Sunday, April 27, 2008

The Stress of Success

The stress of success. Not a topic readily discussed at WW. Perhaps people don't want to talk about such a thing but I do. I need to. I drive Shrek crazy with my uneasiness. As I have lost weight I have found myself floating in clothing that once choked me. At first that feeling is exhilarating but with time feelings of anger and fear and frustration also come. Nobody has told me how to deal with these emotions. I am in this boat with one oar, completely lost but I paddle on. I have gone on diets before and I have always jumped ship just as the horizon became visible in the distance. This time is different.
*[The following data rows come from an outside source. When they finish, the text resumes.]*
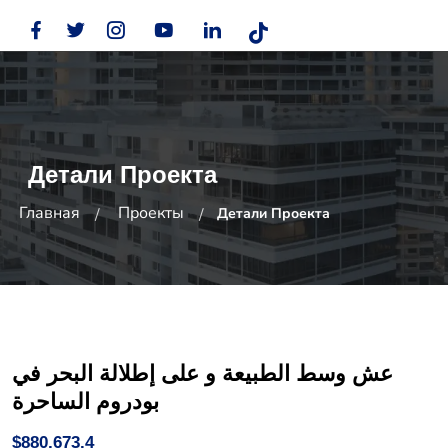
Детали Проекта
Главная
Проекты
Детали Проекта
عش وسط الطبيعة و على إطلالة البحر في
بودروم الساحرة
$880,673.4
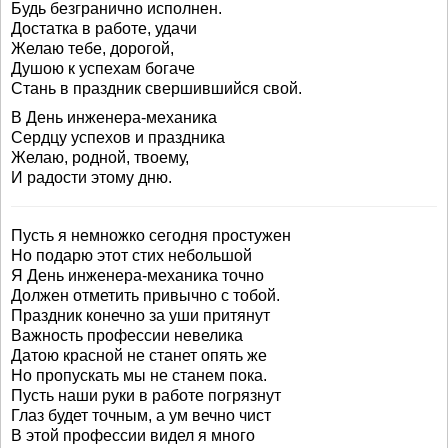
Будь безгранично исполнен.
Достатка в работе, удачи
Желаю тебе, дорогой,
Душою к успехам богаче
Стань в праздник свершившийся свой.
В День инженера-механика
Сердцу успехов и праздника
Желаю, родной, твоему,
И радости этому дню.
Пусть я немножко сегодня простужен
Но подарю этот стих небольшой
Я День инженера-механика точно
Должен отметить привычно с тобой.
Праздник конечно за уши притянут
Важность профессии невелика
Датою красной не станет опять же
Но пропускать мы не станем пока.
Пусть наши руки в работе погрязнут
Глаз будет точным, а ум вечно чист
В этой профессии видел я много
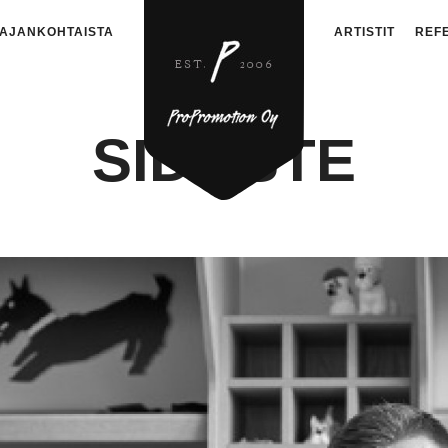
AJANKOHTAISTA
ARTISTIT
REF
SIDOSTE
The difference is I want to reach that horizon. Why the fear? Why be frustrated and angry? I guess I didn't realize how much was involved with losing weight. I was so happy to be doing well that I didn't stop to think about how I would feel about needing to have smaller things to wear like every six weeks. Maybe what I really feel is overwhelmed. Currently I own more clothing that is too large for me to comfortably wear than things that fit.Thank goodness for friends and well meaning people who have come to my rescue with encouragement and clothing. I am ever so fortunate to have Shrek who keeps me calm and who is so much kinder to me than I am to myself. He is my rock. He chuckles at me when I get whiny about having to go out and buy new intimates once again. As he points out it is a bonus for him if I go without underwear...LOL.

As of this posting I have lost 133.8 pounds. I have just about 21 pounds left before I reach shore,let out my anchor and settle in. It will be nice to be in maintenance. To stay the same for an extended time and have time to adjust to the new me.

The mad chronicling of a Large Marge on a journey to find the girl she used to be.